The new Supreme Court Family Rules provide that in those cases where the parties are jointly appointing an expert, the parties must resolve not only “any facts or assumptions of fact agreed to by the parties” before the appointment, but somewhat unusually, assumptions of fact that only one party wishes the expert to consider. There are therefore 2 distinct categories, those agreed by both parties and those that only one party wishes to be considered. In most cases, this second category may be little more than a springboard to an SCFR 13 – 4 (3) application to court where the parties cannot agree about a matter relating to the appointment of a joint expert.
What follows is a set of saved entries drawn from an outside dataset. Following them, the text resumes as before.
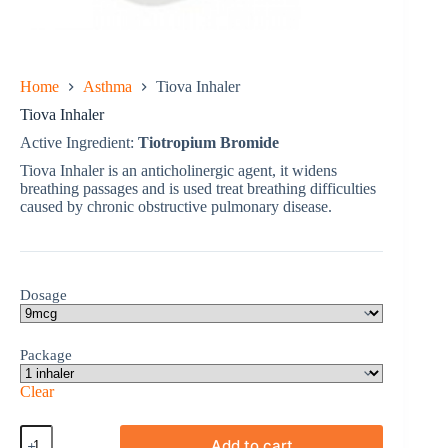
Home
Asthma
Tiova Inhaler
Tiova Inhaler
Active Ingredient:
Tiotropium Bromide
Tiova Inhaler is an anticholinergic agent, it widens
breathing passages and is used treat breathing difficulties
caused by chronic obstructive pulmonary disease.
Dosage
Package
Clear
Tiova
Add to cart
What is interesting in Parton is that Master Baker used SCFR 13 – 4 (3) as a rule of general application to override a technical breach of the mandatory SCFR 13 – 4 (1) provision that the “facts or assumptions of fact agreed to by the parties” and “assumptions of fact…that the party wishes the expert to consider” must be settled before the expert is appointed. In Parton, they were not.

As the court has long said, the role of an expert is to assist the court. The certification has raised this role to a duty. Further, usually counsel will provide the factual assumptions to the expert that counsel will then proceed to prove in evidence. What is given to an expert as factual assumptions will later be evidence at trial from which the trier of fact will make findings of fact. It only makes sense for the court to have flexibility to ensure the best evidence is before the court.

In Parton, the factual assumptions related to the intention of the other shareholders in the companies in valuing the interest of the family law party. These factual assumptions may be relevant to what the business valuator uses for a minority and loss of marketability discount in valuing the shares.

The most important lessons are:

  1. Family law lawyers should consider whether to seek agreement of the other lawyer to each have independent experts even on financial matters;
  1. Family lawyers should consider what factual assumptions should be given to the expert, including both those that can be agreed and those that are not agreed; and
  1. Always remember that the fundamental role and duty of an expert is to assist the court based on the expected evidence.